The results of the principal component analysis and correlation analysis between different months around the Mahanadi delta in six different sites are shown in Figure 3. It includes loading for the rotated component matrix, eigen values for each component, percent of variance and cumulative percent of variance explained by each component indicating the portion of variance of each variable controlled by the set of components. The principal component analysis (PCA) and the correlation matrix of six different sites were done separately. The PCA for the site 1 in different months were carried out and the result along with the eigen values and percentage of variance is presented in Figure 3. The three factors or the PCs explain 92.912 % of the total variance. PC-1 accounts for 33.089 % of the total variance, which is due to strong positive load of pH (0.966), nitrate (0.939), phosphate (0.927) and magnesium (0.694) and strong negative load of TDS (-0.496). Besides, the significant positive correlations between magnesium, phosphate and nitrate indicates a common source for both and suggests that the magnesium, phosphate and nitrate content increases in low pH water, which may be from the effluents of different factories near the delta . Thus the effluents from the factories, agricultural runoff etc. adds magnesium, phosphate and nitrate to the coastal region. PC-2 explains 30.929 % of the total variance with strong positive loading of chloride (0.853) and conductivity (0.770) and a moderate positive loading of temperature (0.591) with significant positive correlations. PC-3 contributed 28.894 % of the total variance which is strongly loaded positively by temperature (0.789) and calcium (0.894); weekly loaded positively by chloride (0.467) and conductivity (0.343), with no significant correlations between them . The PC analyses of the parameters in rest of the sites (site 2 to site 6) are shown in Figure 3. The result shows that there is significant increase in phosphate and nitrate content in industrial effluents where as all other parameters exhibit the similar trend throughout the study period.
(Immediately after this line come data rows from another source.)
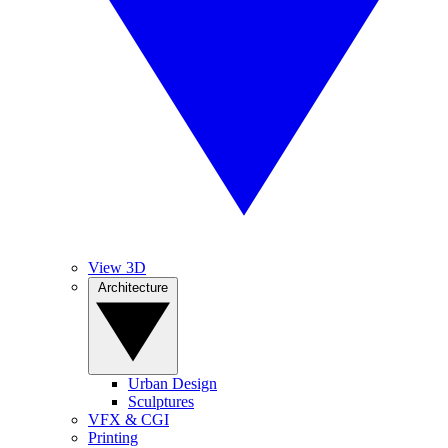
View 3D
Architecture
Urban Design
Sculptures
VFX & CGI
Printing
In this case study, different physico-chemical parameters were successfully applied and compared with the respective standards to monitor the water quality of Mahanadi river delta. Water analysis of pH, conductivity, TDS, D.O, chloride, calcium, magnesium, total hardness are the most important parameters represent the pollution status of the water. The pollutants are due to the release of effluents from several sources into the estuary, which causes significant changes in the quality of water and pose some deleterious effect to the mangrove ecosystem in a long run. The immediate need is to maintain existing sewage treatment plants so that effluent discharge has a minimum of suspended solids. As a result, it is essential that Mahanadi mangrove health in coastal environment monitoring is urgently required.
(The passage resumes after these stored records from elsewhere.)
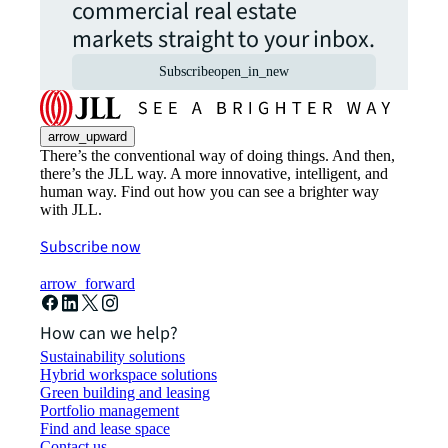
commercial real estate
markets straight to your inbox.
Subscribe
open_in_new
arrow_upward
There’s the conventional way of doing things. And then,
there’s the JLL way. A more innovative, intelligent, and
human way. Find out how you can see a brighter way
with JLL.
Subscribe now
arrow_forward
How can we help?
Sustainability solutions
Hybrid workspace solutions
Green building and leasing
Portfolio management
Find and lease space
Contact us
Authors are grateful to the Forest department, Government of Odisha for providing financial support to carry out this study. We express our deep sense of gratitude to Divisional Forest Officer, Mangrove Forest Division, Rajnagar and the field staff of Forest Department at Mahanadi delta for their help and cooperation. We are grateful to the authorities of North Orissa University permitting us to carry out the present study.